I was pleased by your post regarding Richard Strauss, one of my favorite, and the most literary of, composers, because it reminded me of the similarities and analogies I have been entertaining in private for years.
His orchestral piece Ein Heldenleben always reminds me of Look At The Harlequins, especially its fifth movement, Des Helden Friedenswerke, the way he used themes from his previous works (Till Eulenspiegel, Macbeth, Also Sprach Zarathustra, Don Juan, Don Quixote etc), while the second movement, The Hero’s Adversaries, is Strauss’s “Reply to His Critics,” so to speak. Many critics failed to perceive and appreciate its irony and humour.
The opera Salome was his succès de scandale, and stylistically it is as innovative and exuberant as Lolita.

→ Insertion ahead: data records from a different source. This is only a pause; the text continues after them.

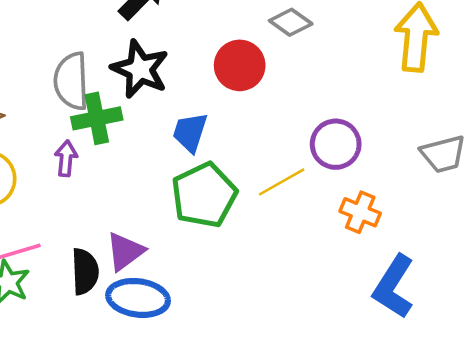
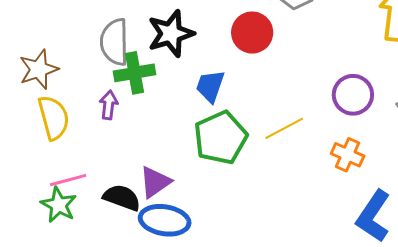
black star: (140, 69) -> (171, 34), turned 30
purple circle: (336, 144) -> (353, 95), moved
black semicircle: (85, 271) -> (122, 198), turned -69

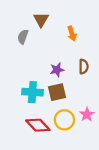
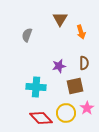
brown triangle: (41, 20) -> (60, 19), moved
orange arrow: (72, 34) -> (81, 32), moved
brown square: (57, 92) -> (75, 86), moved

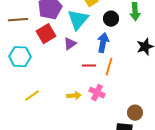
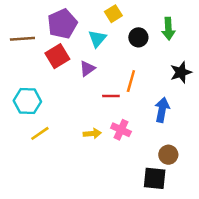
cyan triangle: (78, 20) -> (97, 39), size x0.7
blue arrow: (103, 43) -> (162, 110), moved
cyan hexagon: (20, 57) -> (27, 101), moved
orange line: (109, 67) -> (131, 81), moved

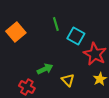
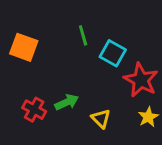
orange square: (16, 32) -> (24, 47), turned -30
red cross: (27, 87) -> (34, 110), moved

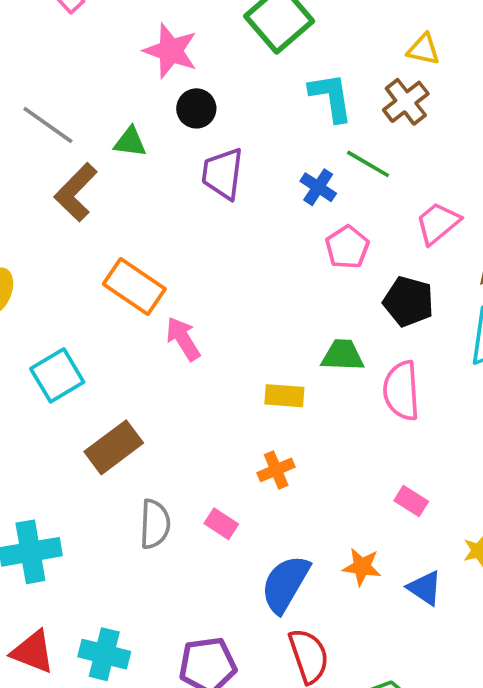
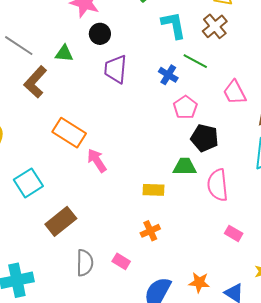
pink trapezoid: (438, 223) -> (235, 92), turned -76
black pentagon: (408, 301) -> (205, 138), moved
pink rectangle: (411, 501) -> (234, 233), moved

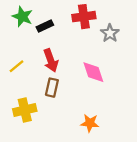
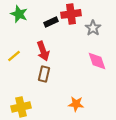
black rectangle: (45, 26) -> (51, 22), moved
pink diamond: (93, 72) -> (97, 61), moved
yellow cross: (25, 110) -> (21, 107), moved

Elektra in its use of dissonance, chromaticism and harmonic parallelism was a forerunner of modernism in music in the same way that Pale Fire heralded postmodernism; and also his extremely complex use of leitmotifs is analogous to VN’s.
Kind regards,
A. Bouazza
Query
Been listening to Richard Strauss, reading about him, and he reminds me of Nabokov. Same sense of humor, interesting letters, full-term marriage, hair-unfriendly forehead and an insistence on avoiding easy aesthetic categories. For example, this Q and A from a press conference with Strauss has a Nabakovian ring:
“What do you think of the American school of composers?”
“There aren’t any schools; there are only talents and geniuses.”
Strauss was a great musician who also loved writing. Nabokov was a great writer who it seems to me doesn’t display much interest in music, surprisingly for a father whose son became an opera singer (maybe something Nabokov has in common with Michael Corleone).
The only significant reference to music I can think of offhand is the aversion to jazz by his surrogate John Shade. Anyway, my query: is music a major factor in Nabokov’s work?